Part D Medicare
Part D Medicare is also commonly called the Prescription Drug Plan or simply PDP. Created under the 2003 Medicare Act, it is primarily enacted to help defray the cost of prescription drugs to help Medicare beneficiaries in the United States. Such plans are available only from private insurance companies accredited by Medicare.
PDP’s come in the form of standalone plans (for traditional Medicare beneficiaries), PFFS’s (for holders of Medical Advantage plans), PPO’s and HMO’s. Membership to Medicare Part D is voluntary and anyone with an MA plan or original Medicare coverage may opt to enroll for prescription drug coverage.
A word of caution, though: If you are eligible for union coverage or are part of your employer’s group health insurance policy, be sure to confer with the administrator of such employee benefits first prior to enrolling in other plans or amending existing policies. This is because there is a big possibility of not regaining your union or group insurance coverage once you relinquish it; as well as losing your hospitalization and medical benefits even if your intention is to drop only the provisions for drug or medicine coverage. In most cases, this will also mean the cancellation of the respective plans for your dependents and spouse.
To be eligible for Part D Medicare, membership in either Medicare Part A or Part B (or both) is necessary. On the other hand, participation in Medicare Advantage plans requires enrollment to both Parts A and B of Medicare. You must likewise be a resident in an area serviced by the prescription drug plan that you intend to join.
If you presently do not have PDP coverage, you must consider joining one as soon as you become eligible because there is only a limited period allotted for enrollment. If you miss your opportunity to enroll in time, and decide to participate later, you will not be allowed to join without paying first the late enrollment penalty (LEP).
Generally, accredited private insurance firms that offer Medicare Part D have the liberty to assemble their own benefits package provided its overall value conforms to the basic plan standards set forth in the Medicare Act of 2003. Various plans offer different covered drug listings that are called formularies, at varying cost levels. Prospective beneficiaries can then compare the different plans offered in their localities to select the right plan for them.
A Part D Medicare plan is required to meet the following basic criteria:
– The plan must offer at least 2 types of medicines for each class.
– It must have an easy to access network of pharmacies. The list of pharmacies and drugs covered must also be conveniently available to beneficiaries.

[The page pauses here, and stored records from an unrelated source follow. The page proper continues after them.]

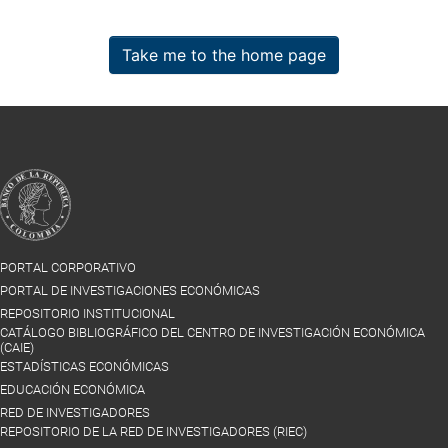
Take me to the home page
PORTAL CORPORATIVO
PORTAL DE INVESTIGACIONES ECONÓMICAS
REPOSITORIO INSTITUCIONAL
CATÁLOGO BIBLIOGRÁFICO DEL CENTRO DE INVESTIGACIÓN ECONÓMICA
(CAIE)
ESTADÍSTICAS ECONÓMICAS
EDUCACIÓN ECONÓMICA
RED DE INVESTIGADORES
REPOSITORIO DE LA RED DE INVESTIGADORES (RIEC)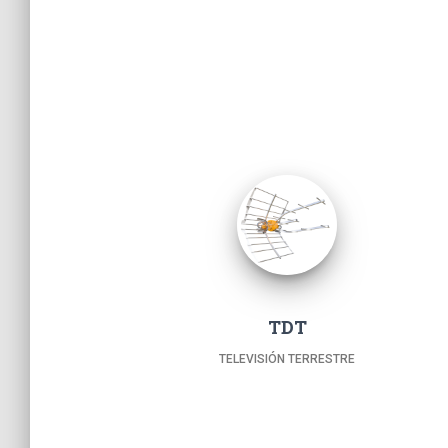
TDT
TELEVISIÓN TERRESTRE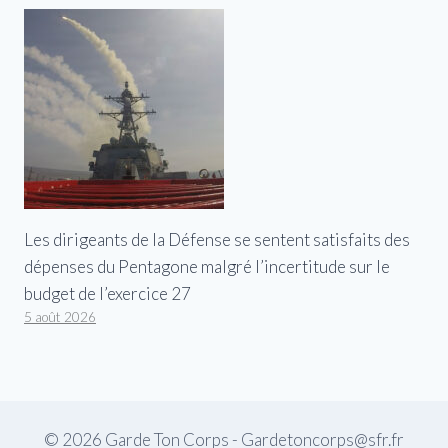
Les dirigeants de la Défense se sentent satisfaits des
dépenses du Pentagone malgré l’incertitude sur le
budget de l’exercice 27
5 août 2026
© 2026 Garde Ton Corps - Gardetoncorps@sfr.fr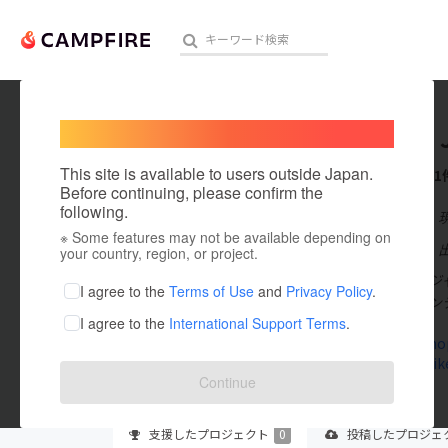
Welcome,
International users
MOBILE 
人気のプロジェクト
注目のリ
This site is available to users outside Japan.
これまでに1
Before continuing, please confirm the
following.
在住国：日本
※ Some features may not be available depending on
アート・写真
出身国：日本
your country, region, or project.
弊社モービルジ
テクノロジー・ガジェット
I agree to the
Terms of Use
and
Privacy Policy
.
や高性能でメン
I agree to the
International Support Terms
.
映像・映画
mjtrike.sho
www.mjtrik
ビジネス・起業
Continue
まちづくり・地域活性化
支援した
プロジェクト
0
投稿した
プロジェ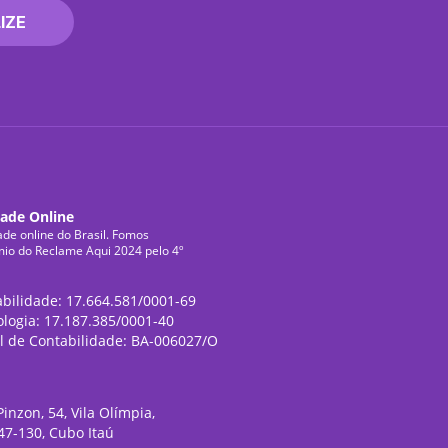
IZE
dade Online
ade online do Brasil. Fomos
mio do Reclame Aqui 2024 pelo 4º
abilidade: 17.664.581/0001-69
ologia: 17.187.385/0001-40
l de Contabilidade: BA-006027/O
inzon, 54, Vila Olímpia,
47-130, Cubo Itaú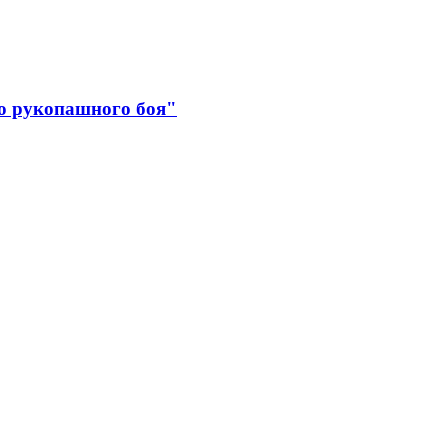
о рукопашного боя"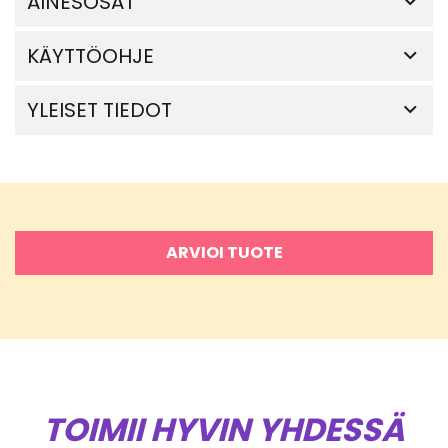
AINESOSAT
KÄYTTÖOHJE
YLEISET TIEDOT
ARVIOI TUOTE
TOIMII HYVIN YHDESSÄ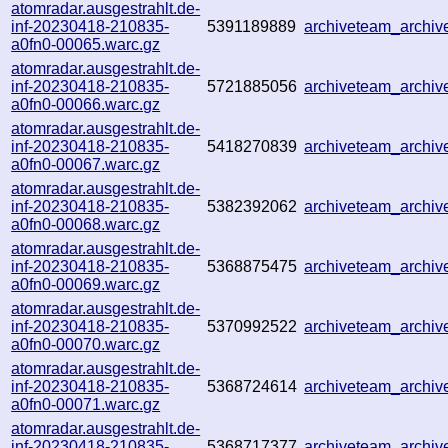
atomradar.ausgestrahlt.de-
inf-20230418-210835-
5391189889
archiveteam_archi
a0fn0-00065.warc.gz
atomradar.ausgestrahlt.de-
inf-20230418-210835-
5721885056
archiveteam_archi
a0fn0-00066.warc.gz
atomradar.ausgestrahlt.de-
inf-20230418-210835-
5418270839
archiveteam_archi
a0fn0-00067.warc.gz
atomradar.ausgestrahlt.de-
inf-20230418-210835-
5382392062
archiveteam_archi
a0fn0-00068.warc.gz
atomradar.ausgestrahlt.de-
inf-20230418-210835-
5368875475
archiveteam_archi
a0fn0-00069.warc.gz
atomradar.ausgestrahlt.de-
inf-20230418-210835-
5370992522
archiveteam_archi
a0fn0-00070.warc.gz
atomradar.ausgestrahlt.de-
inf-20230418-210835-
5368724614
archiveteam_archi
a0fn0-00071.warc.gz
atomradar.ausgestrahlt.de-
inf-20230418-210835-
5368717377
archiveteam_archi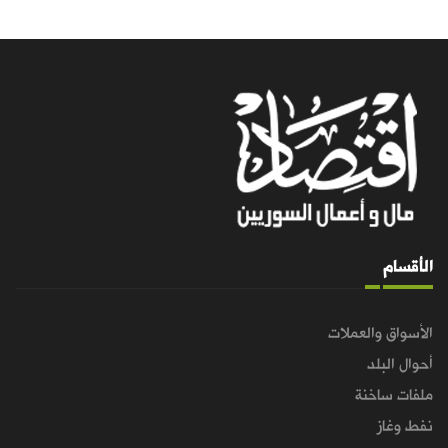
الأقسام
الأسواق والعملات
أحوال البلد
ملفات ساخنة
نفط وغاز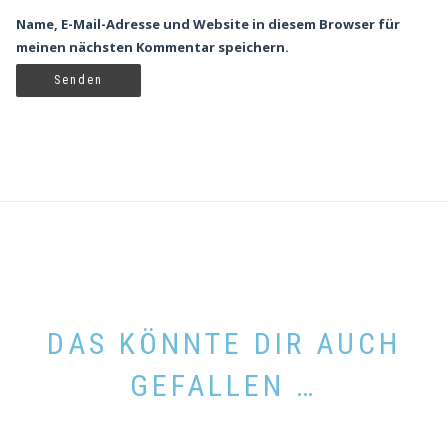
Name, E-Mail-Adresse und Website in diesem Browser für
meinen nächsten Kommentar speichern.
DAS KÖNNTE DIR AUCH
GEFALLEN …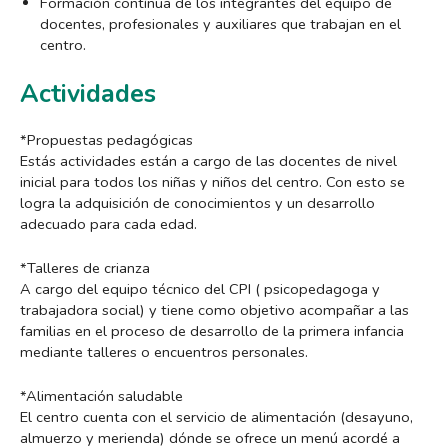
Formación contínua de los integrantes del equipo de
docentes, profesionales y auxiliares que trabajan en el
centro.
Actividades
*Propuestas pedagógicas
Estás actividades están a cargo de las docentes de nivel
inicial para todos los niñas y niños del centro. Con esto se
logra la adquisición de conocimientos y un desarrollo
adecuado para cada edad.
*Talleres de crianza
A cargo del equipo técnico del CPI ( psicopedagoga y
trabajadora social) y tiene como objetivo acompañar a las
familias en el proceso de desarrollo de la primera infancia
mediante talleres o encuentros personales.
*Alimentación saludable
El centro cuenta con el servicio de alimentación (desayuno,
almuerzo y merienda) dónde se ofrece un menú acordé a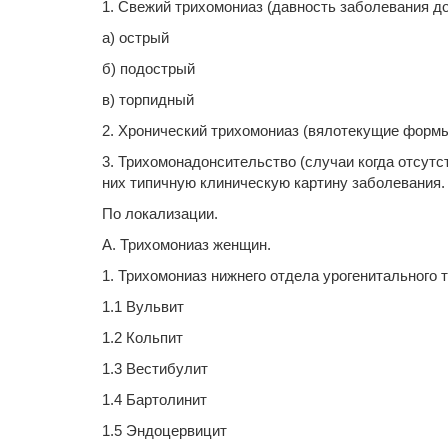
1. Свежий трихомониаз (давность заболевания до
а) острый
б) подострый
в) торпидный
2. Хронический трихомониаз (вялотекущие формы
3. Трихомонадонсительство (случаи когда отсут
них типичную клиническую картину заболевания.
По локализации.
А. Трихомониаз женщин.
1. Трихомониаз нижнего отдела урогенитального т
1.1 Вульвит
1.2 Кольпит
1.3 Вестибулит
1.4 Бартолинит
1.5 Эндоцервицит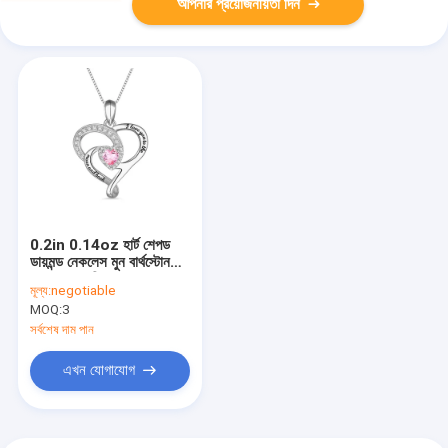
আপনার প্রয়োজনীয়তা দিন
0.2in 0.14oz হার্ট শেপড
ডায়মন্ড নেকলেস মুন বার্থস্টোন
নেকলেস এসজিএস
মূল্য:
negotiable
MOQ:
3
সর্বশেষ দাম পান
এখন যোগাযোগ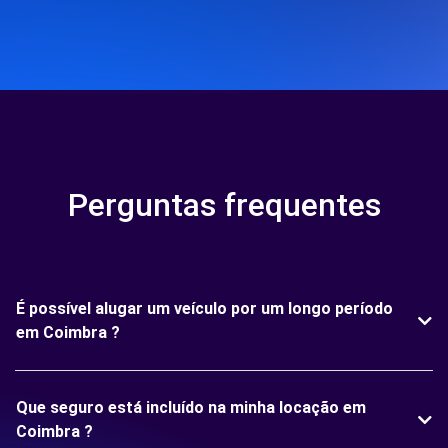
Perguntas frequentes
É possível alugar um veículo por um longo período
em Coimbra ?
Que seguro está incluído na minha locação em
Coimbra ?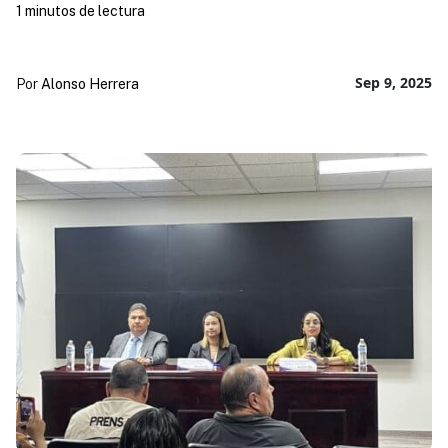
1 minutos de lectura
Sep 9, 2025
Por
Alonso Herrera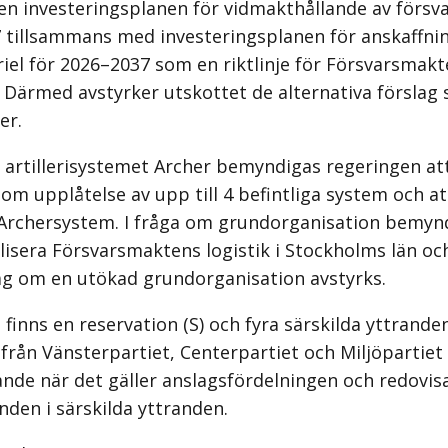
n investeringsplanen för vidmakthållande av försv
 tillsammans med investeringsplanen för anskaffni
iel för 2026–2037 som en riktlinje för Försvarsmak
. Därmed avstyrker utskottet de alternativa förslag
er.
r artillerisystemet Archer bemyndigas regeringen att
om upplåtelse av upp till 4 befintliga system och att
 Archersystem. I fråga om grundorganisation bemynd
alisera Försvarsmaktens logistik i Stockholms län oc
g om en utökad grundorganisation avstyrks.
finns en reservation (S) och fyra särskilda yttranden 
rån Vänsterpartiet, Centerpartiet och Miljöpartiet 
nde när det gäller anslagsfördelningen och redovisar
nden i särskilda yttranden.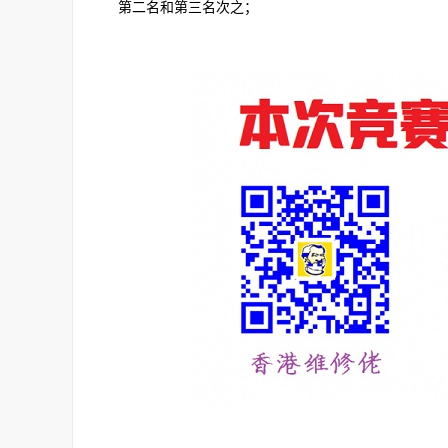
第二名和第三名次之；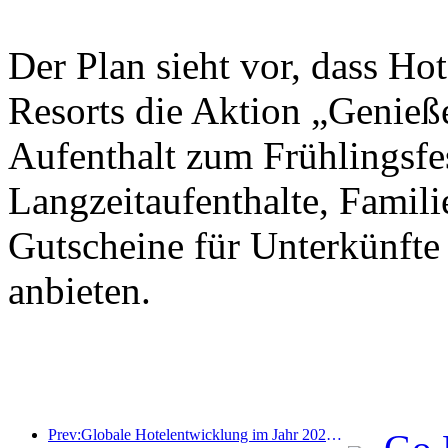
Der Plan sieht vor, dass Ho
Resorts die Aktion „Genieß
Aufenthalt zum Frühlingsfes
Langzeitaufenthalte, Famil
Gutscheine für Unterkünfte
anbieten.
Prev:Globale Hotelentwicklung im Jahr 2026: Shanghai belegt Platz eins bei der Anzahl neuer Zimmer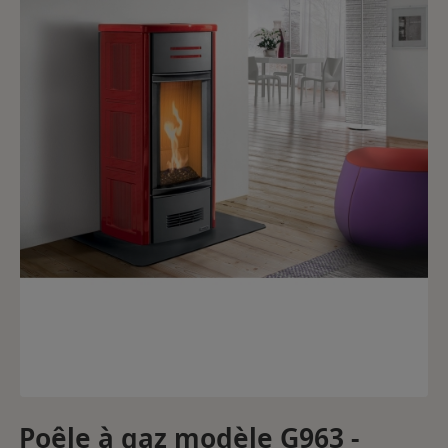
Poêle à gaz modèle G963 -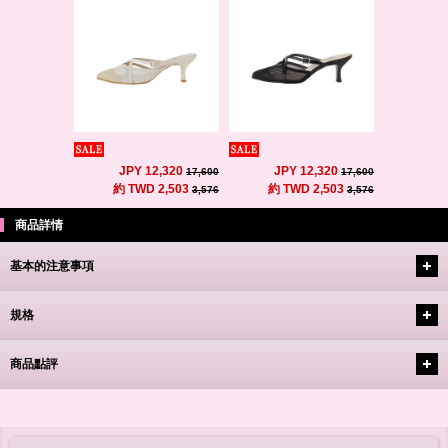
JPY 12,320
JPY 12,320
17,600
17,600
約 TWD 2,503
約 TWD 2,503
3,576
3,576
商品詳情
基本的注意事項
規格
商品點評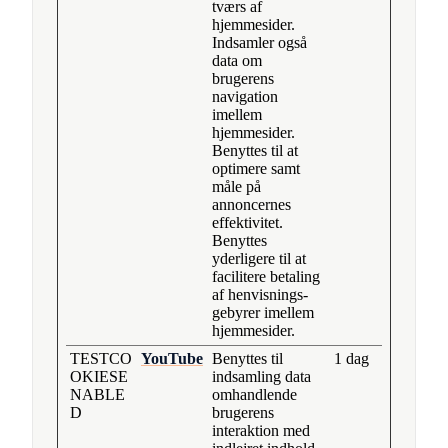
tværs af
hjemmesider.
Indsamler også
data om
brugerens
navigation
imellem
hjemmesider.
Benyttes til at
optimere samt
måle på
annoncernes
effektivitet.
Benyttes
yderligere til at
facilitere betaling
af henvisnings-
gebyrer imellem
hjemmesider.
TESTCO
YouTube
Benyttes til
1 dag
OKIESE
indsamling data
NABLE
omhandlende
D
brugerens
interaktion med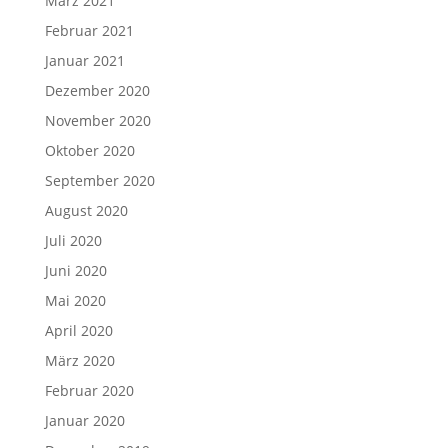
März 2021
Februar 2021
Januar 2021
Dezember 2020
November 2020
Oktober 2020
September 2020
August 2020
Juli 2020
Juni 2020
Mai 2020
April 2020
März 2020
Februar 2020
Januar 2020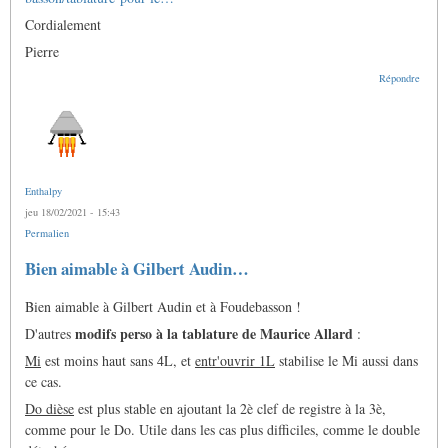
Cordialement
Pierre
Répondre
Enthalpy
jeu 18/02/2021 - 15:43
Permalien
Bien aimable à Gilbert Audin…
Bien aimable à Gilbert Audin et à Foudebasson !
modifs perso à la tablature de Maurice Allard
D'autres
:
Mi
est moins haut sans 4L, et
entr'ouvrir 1L
stabilise le Mi aussi dans
ce cas.
Do dièse
est plus stable en ajoutant la 2è clef de registre à la 3è,
comme pour le Do. Utile dans les cas plus difficiles, comme le double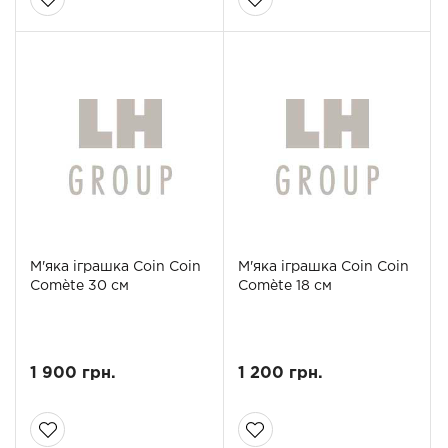
М'яка іграшка Coin Coin
М'яка іграшка Coin Coin
Comète 30 см
Comète 18 см
1 900 грн.
1 200 грн.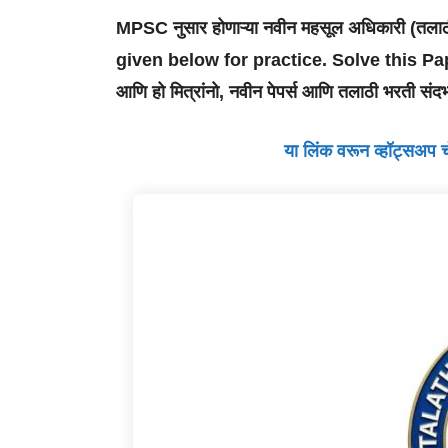
MPSC नुसार होणाऱ्या नवीन महसूल अधिकारी (तल
given below for practice. Solve this P
आणि हो मित्रांनो, नवीन पेपर्स आणि तलाठी भरती संदर्भ
या लिंक वरून व्हॉट्सअप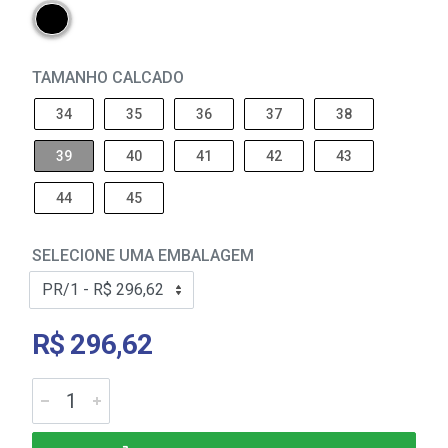
TAMANHO CALCADO
34
35
36
37
38
39
40
41
42
43
44
45
SELECIONE UMA EMBALAGEM
R$ 296,62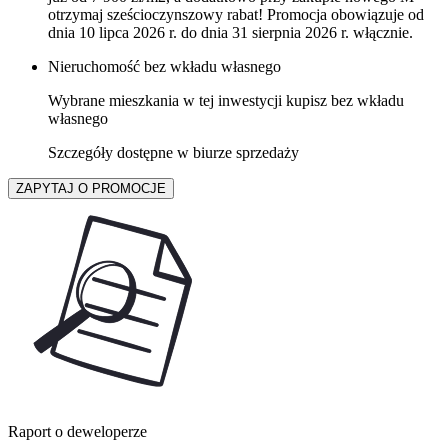
otrzymaj sześcioczynszowy rabat! Promocja obowiązuje od
dnia 10 lipca 2026 r. do dnia 31 sierpnia 2026 r. włącznie.
Nieruchomość bez wkładu własnego
Wybrane mieszkania w tej inwestycji kupisz bez wkładu
własnego
Szczegóły dostępne w biurze sprzedaży
ZAPYTAJ O PROMOCJE
Raport o deweloperze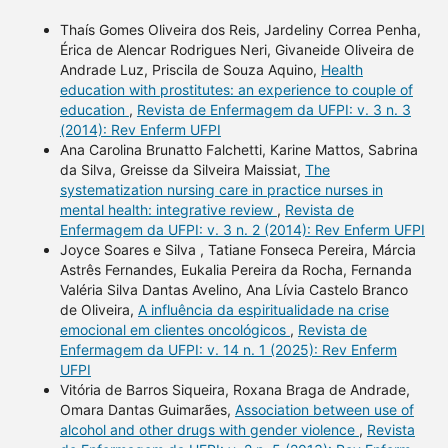
Thaís Gomes Oliveira dos Reis, Jardeliny Correa Penha,
Érica de Alencar Rodrigues Neri, Givaneide Oliveira de
Andrade Luz, Priscila de Souza Aquino,
Health
education with prostitutes: an experience to couple of
education
,
Revista de Enfermagem da UFPI: v. 3 n. 3
(2014): Rev Enferm UFPI
Ana Carolina Brunatto Falchetti, Karine Mattos, Sabrina
da Silva, Greisse da Silveira Maissiat,
The
systematization nursing care in practice nurses in
mental health: integrative review
,
Revista de
Enfermagem da UFPI: v. 3 n. 2 (2014): Rev Enferm UFPI
Joyce Soares e Silva , Tatiane Fonseca Pereira, Márcia
Astrês Fernandes, Eukalia Pereira da Rocha, Fernanda
Valéria Silva Dantas Avelino, Ana Lívia Castelo Branco
de Oliveira,
A influência da espiritualidade na crise
emocional em clientes oncológicos
,
Revista de
Enfermagem da UFPI: v. 14 n. 1 (2025): Rev Enferm
UFPI
Vitória de Barros Siqueira, Roxana Braga de Andrade,
Omara Dantas Guimarães,
Association between use of
alcohol and other drugs with gender violence
,
Revista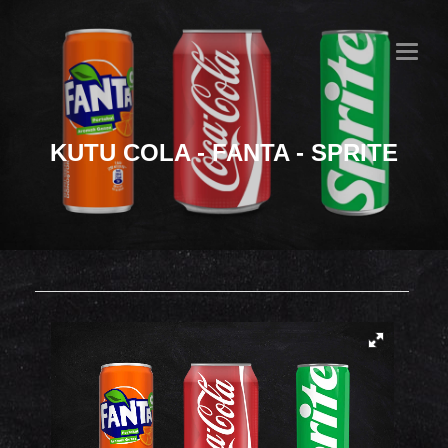
MENU
KUTU COLA - FANTA - SPRITE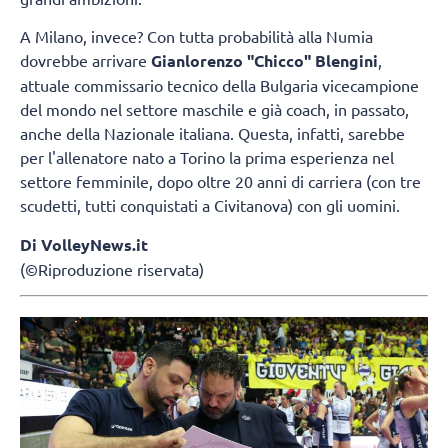
A Milano, invece? Con tutta probabilità alla Numia
dovrebbe arrivare
Gianlorenzo "Chicco" Blengini
,
attuale commissario tecnico della Bulgaria vicecampione
del mondo nel settore maschile e già coach, in passato,
anche della Nazionale italiana. Questa, infatti, sarebbe
per l'allenatore nato a Torino la prima esperienza nel
settore femminile, dopo oltre 20 anni di carriera (con tre
scudetti, tutti conquistati a Civitanova) con gli uomini.
Di VolleyNews.it
(©Riproduzione riservata)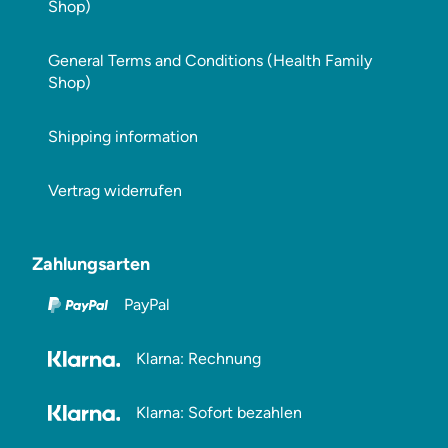
Shop)
General Terms and Conditions (Health Family
Shop)
Shipping information
Vertrag widerrufen
Zahlungsarten
PayPal
Klarna: Rechnung
Klarna: Sofort bezahlen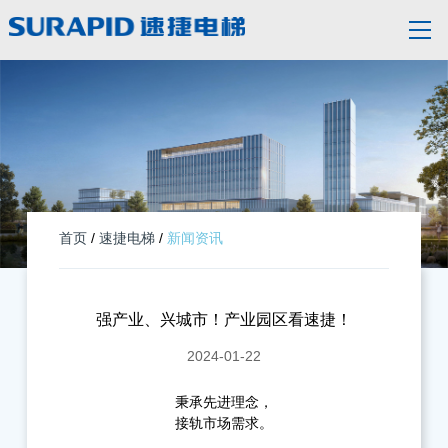
首页
/
速捷电梯
/
新闻资讯
强产业、兴城市！产业园区看速捷！
2024-01-22
秉承先进理念，
接轨市场需求。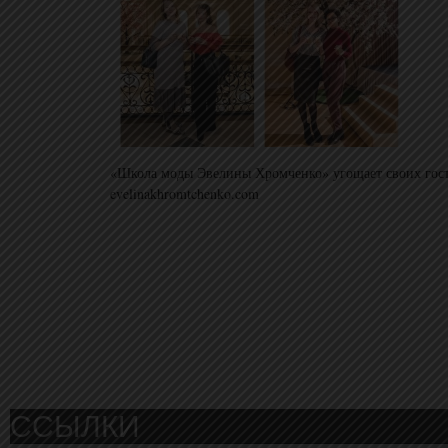
«Школа моды Эвелины Хромченко» угощает своих госте
evelinakhromtchenko.com
ССЫЛКИ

– It must cover drugs in 6 specific categories – antipsychotics, antiretrovirals, anticonvulsants, antidepressants, immunosuppresants, and anticancer.
– For 2011, the yearly deductible must not exceed $310.
– The plan must provide catastrophic coverage at least equal to what is provided for in the Act.
– The plan should help in the transition of a beneficiary’ existing drug coverage.
– In case a medicine is medically necessary but not listed in the plan, the beneficiary must be given an exception when sought.